By Joel Bhagwandin, Financial Analyst
IN 1992, when the PPP/C administration assumed the reins of government as a democratically elected government, for first time since post-independence history, the economy inherited was in a bankrupt state.
The Ramprakash study in 1991 (cited by the World Bank) calculated that if receiving official nutritional requirements was the underlying criterion, an estimated 86% of the population would fall under the poverty line.
Suffice it to state, aside from the World Bank’s poverty line benchmark based on income, another more broad-based empirical measure to determine whether poverty in Guyana has been increasing or decreasing, would be to empirically estimate and measure households “Net Wealth” (NW).

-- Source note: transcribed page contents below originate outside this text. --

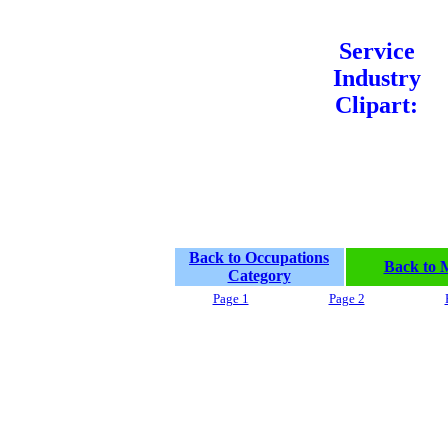
Service
Industry
Clipart:
Back to Occupations
Back to 
Category
Page 1
Page 2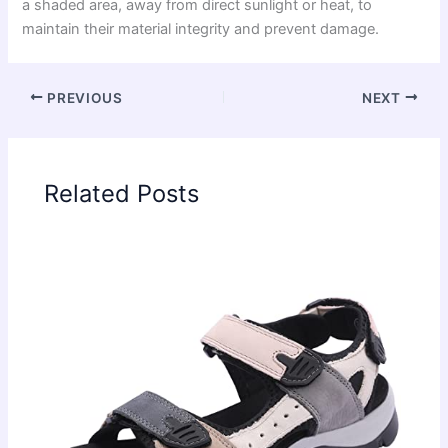
a shaded area, away from direct sunlight or heat, to
maintain their material integrity and prevent damage.
PREVIOUS
NEXT
Related Posts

Such an empirical analysis (utilizing financial sector data and income tax data to compute the estimated net household income for the period 1990-2023) was recently performed by this author. Towards this end, over the last three decades, households NW increased by 61x since 1990 to reach an estimated $500 Billion in 2023, representing 13% of GDP (40% of non-oil GDP). For the same period (1990-2023), overall GDP grew by 249x, reflecting a slower pace of growth in contrast to household income which grew by 303x, thereby outpacing the rate of growth in overall GDP.
More than 500,000 persons have benefited directly from the budgetary allocations made in the social services sectors, agriculture and tourism sectors combined.

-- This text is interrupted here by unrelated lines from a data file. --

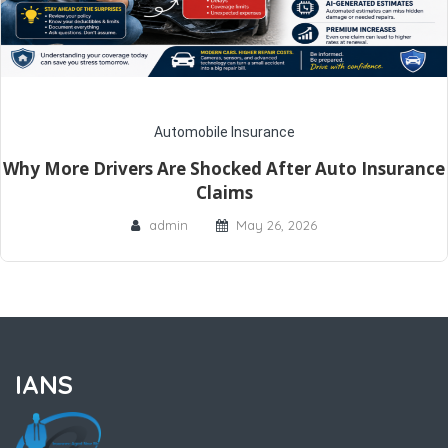
Automobile Insurance
Why More Drivers Are Shocked After Auto Insurance
Claims
admin
May 26, 2026
IANS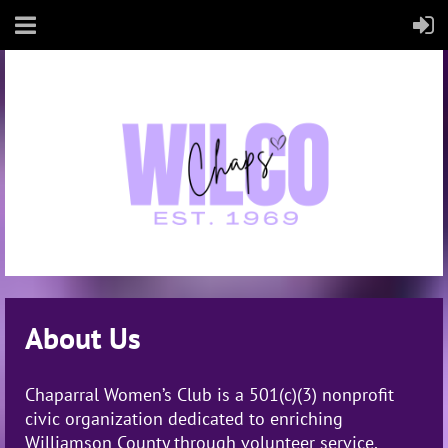
About Us
Chaparral Women’s Club is a
501(c)(3) nonprofit
civic organization
dedicated to enriching
Williamson County through volunteer service,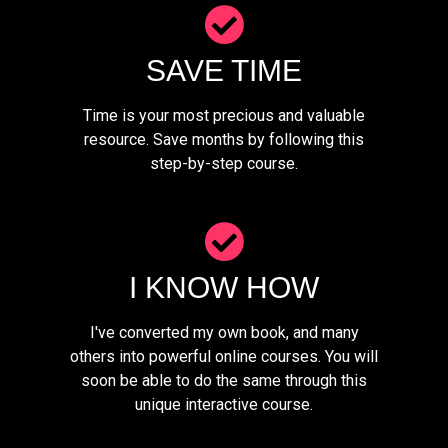
SAVE TIME
Time is your most precious and valuable
resource. Save months by following this
step-by-step course.
I KNOW HOW
I've converted my own book, and many
others into powerful online courses. You will
soon be able to do the same through this
unique interactive course.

This includes access to new agricultural lands, drainage and irrigation, farm to market access roads, loans and grants, training and development, licenses, new products in the tourism industry, housing and water, and certifications among others. Moreover, the investments in the infrastructure sector enhances asset/property values, contribute to cost efficiency and savings, while aiding the creation of new opportunities and industries.
In order to determine whether the PPP/C’s Government economic policies and budgetary allocation in key sectors, social services sectors included, are positively impacting the population, an analysis of the net benefits per household would be a good indicator in this regard.
In so doing, it was found that (using 2019 as the base year) while GDP has nearly quadrupled; net household income is estimated to triple by the end of 2024, other direct and indirect household benefits are estimated to increase twenty-fivefold by the end of 2024; and altogether, net household benefits are estimated to increase six-fold since 2019, by the end of 2024, from $226 Billion to an estimated $1.35 Trillion or from $0.941 Million per household to an estimated $5.6 Million per household (annually).
Evidently, the economic policies pursued by the government and the investments deployed in the economy are yielding the desired positive impact at the household level.